Continuing along in our series of why enterprises need great backups, today we are going to look more closely at disaster recovery. Enterprises rely on data backups to ensure that their businesses can make a successful recovery in the event of a disaster—whether natural or human. When a disaster impacts your business, how do you work through the process and ensure a successful disaster recovery?
In my experience, working at an enterprise in the financial industry, our team had a very well thought out disaster recovery strategy with a remote co-lo, and a manual process by which a failover could be initiated. The disaster recovery failover software didn’t have any level of integration into enterprise backups of data. Our disaster recovery process was tested on a routine basis with all hands on deck, but not in a way that was true to actual failover and user impact. It was done in a networking bubble to ensure that no user downtime would occur even during disaster recovery testing. This testing strategy posed several limitations, including one important fact: no real end user in the business had any clue what to do during a real disaster. Why put all the time and energy into architecting and designing something that you only test in a bubble?

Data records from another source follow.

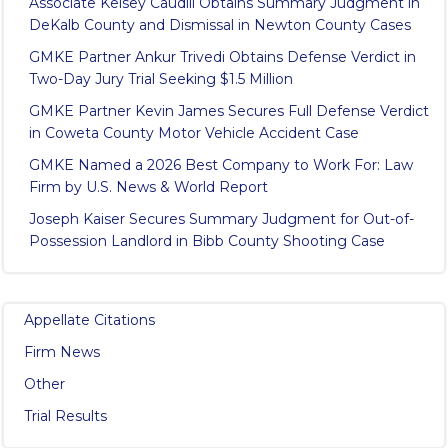
Associate Kelsey Caudill Obtains Summary Judgment in
DeKalb County and Dismissal in Newton County Cases
GMKE Partner Ankur Trivedi Obtains Defense Verdict in
Two-Day Jury Trial Seeking $1.5 Million
GMKE Partner Kevin James Secures Full Defense Verdict
in Coweta County Motor Vehicle Accident Case
GMKE Named a 2026 Best Company to Work For: Law
Firm by U.S. News & World Report
Joseph Kaiser Secures Summary Judgment for Out-of-
Possession Landlord in Bibb County Shooting Case
Appellate Citations
Firm News
Other
Trial Results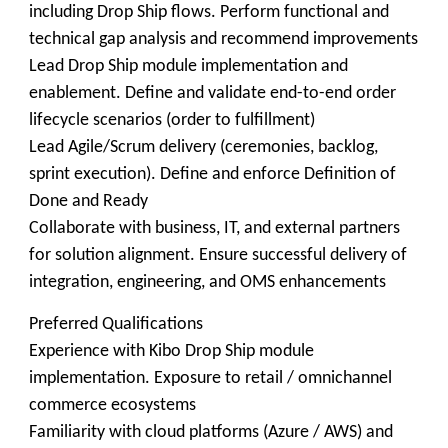
including Drop Ship flows. Perform functional and
technical gap analysis and recommend improvements
Lead Drop Ship module implementation and
enablement. Define and validate end-to-end order
lifecycle scenarios (order to fulfillment)
Lead Agile/Scrum delivery (ceremonies, backlog,
sprint execution). Define and enforce Definition of
Done and Ready
Collaborate with business, IT, and external partners
for solution alignment. Ensure successful delivery of
integration, engineering, and OMS enhancements
Preferred Qualifications
Experience with Kibo Drop Ship module
implementation. Exposure to retail / omnichannel
commerce ecosystems
Familiarity with cloud platforms (Azure / AWS) and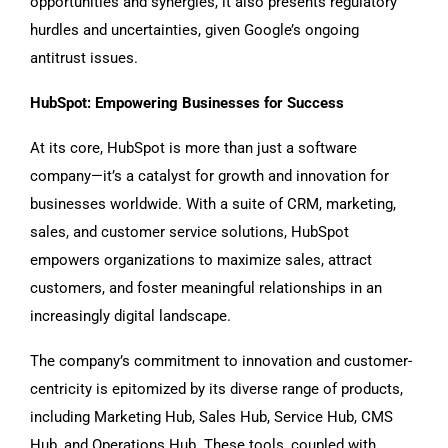
opportunities and synergies, it also presents regulatory
hurdles and uncertainties, given Google’s ongoing
antitrust issues.
HubSpot: Empowering Businesses for Success
At its core, HubSpot is more than just a software
company—it’s a catalyst for growth and innovation for
businesses worldwide. With a suite of CRM, marketing,
sales, and customer service solutions, HubSpot
empowers organizations to maximize sales, attract
customers, and foster meaningful relationships in an
increasingly digital landscape.
The company’s commitment to innovation and customer-
centricity is epitomized by its diverse range of products,
including Marketing Hub, Sales Hub, Service Hub, CMS
Hub, and Operations Hub. These tools, coupled with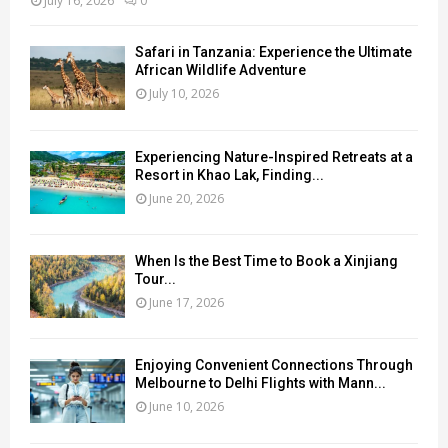
July 16, 2026
0
Safari in Tanzania: Experience the Ultimate
African Wildlife Adventure
July 10, 2026
Experiencing Nature-Inspired Retreats at a
Resort in Khao Lak, Finding...
June 20, 2026
When Is the Best Time to Book a Xinjiang
Tour...
June 17, 2026
Enjoying Convenient Connections Through
Melbourne to Delhi Flights with Mann...
June 10, 2026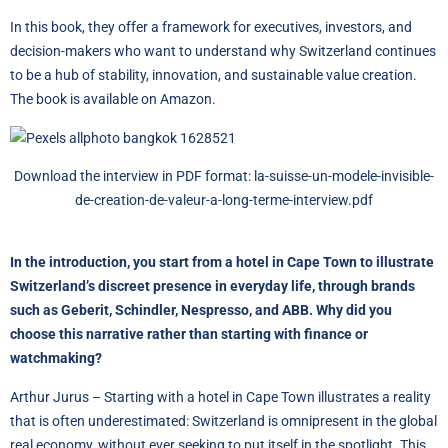
In this book, they offer a framework for executives, investors, and
decision-makers who want to understand why Switzerland continues
to be a hub of stability, innovation, and sustainable value creation.
The book is available on
Amazon
.
Download the interview in PDF format:
la-suisse-un-modele-invisible-
de-creation-de-valeur-a-long-terme-interview.pdf
In the introduction, you start from a hotel in Cape Town to illustrate
Switzerland’s discreet presence in everyday life, through brands
such as Geberit, Schindler, Nespresso, and ABB. Why did you
choose this narrative rather than starting with finance or
watchmaking?
Arthur Jurus – Starting with a hotel in Cape Town illustrates a reality
that is often underestimated: Switzerland is omnipresent in the global
real economy, without ever seeking to put itself in the spotlight. This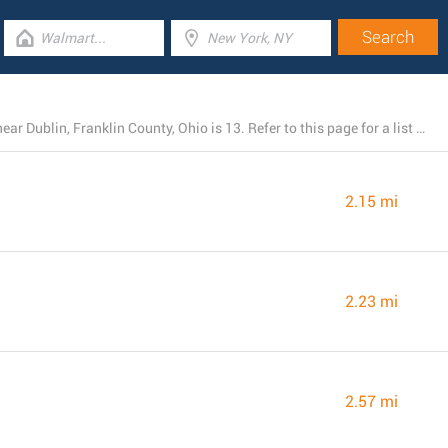
The total number of Walmart branches currently open near Dublin, Franklin County, Ohio is 13. Refer to this page for a list of Walmart locations close by.
2.15 mi
2.23 mi
2.57 mi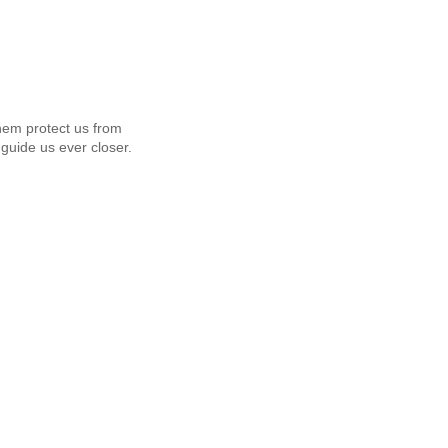
em protect us from
guide us ever closer.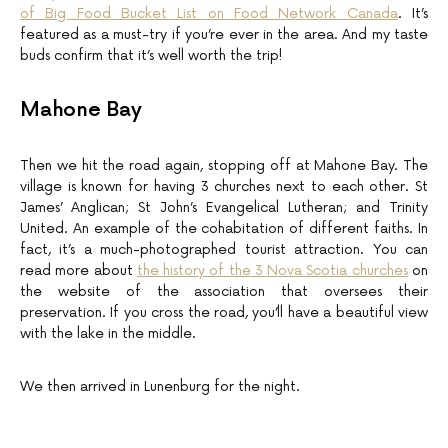
of Big Food Bucket List on Food Network Canada
. It’s
featured as a must-try if you’re ever in the area. And my taste
buds confirm that it’s well worth the trip!
Mahone Bay
Then we hit the road again, stopping off at Mahone Bay. The
village is known for having 3 churches next to each other. St
James’ Anglican; St John’s Evangelical Lutheran; and Trinity
United. An example of the cohabitation of different faiths. In
fact, it’s a much-photographed tourist attraction. You can
read more about
the history of the 3 Nova Scotia churches
on
the website of the association that oversees their
preservation. If you cross the road, you’ll have a beautiful view
with the lake in the middle.
We then arrived in Lunenburg for the night.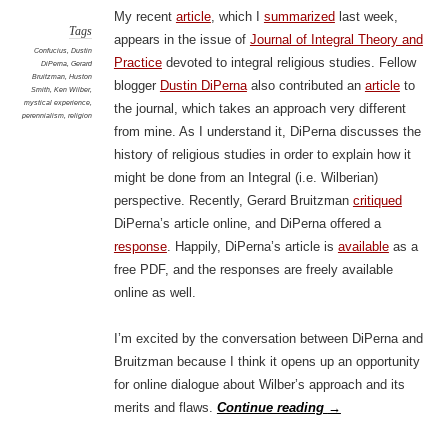
My recent
article
, which I
summarized
last week,
Tags
appears in the issue of
Journal of Integral Theory and
Confucius
,
Dustin
Practice
devoted to integral religious studies. Fellow
DiPerna
,
Gerard
Bruitzman
,
Huston
blogger
Dustin DiPerna
also contributed an
article
to
Smith
,
Ken Wilber
,
mystical experience
,
the journal, which takes an approach very different
perennialism
,
religion
from mine. As I understand it, DiPerna discusses the
history of religious studies in order to explain how it
might be done from an Integral (i.e. Wilberian)
perspective. Recently, Gerard Bruitzman
critiqued
DiPerna’s article online, and DiPerna offered a
response
. Happily, DiPerna’s article is
available
as a
free PDF, and the responses are freely available
online as well.
I’m excited by the conversation between DiPerna and
Bruitzman because I think it opens up an opportunity
for online dialogue about Wilber’s approach and its
merits and flaws.
Continue reading
→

One day, a fire alarm went off in the building where the data center was located. A team member attempted to relocate to initiate a failover, but fire trucks prevented anyone from coming or going. Fire evacuation procedures prevented people from evacuating to the parking structure. The disaster recovery could not be initiated, because the team that needed to initiate the failover was prevented from doing so.
At that moment we also realized that our general user population would have no idea how to use the system in a disaster recovery failover scenario. So it was time to assess risk and adjust the plan. Even the best-laid plans need modification and realignment.
Thankfully the fire was quickly put out, the data center was safe and no actual failover needed to be initiated. But it was an eye-opener for the team and most importantly the business. Expectations on disaster recovery processes needed to be reset.
The final takeaways from this issue were to implement a backup solution that would support the disaster recovery process end to end. Automation and Orchestration being key.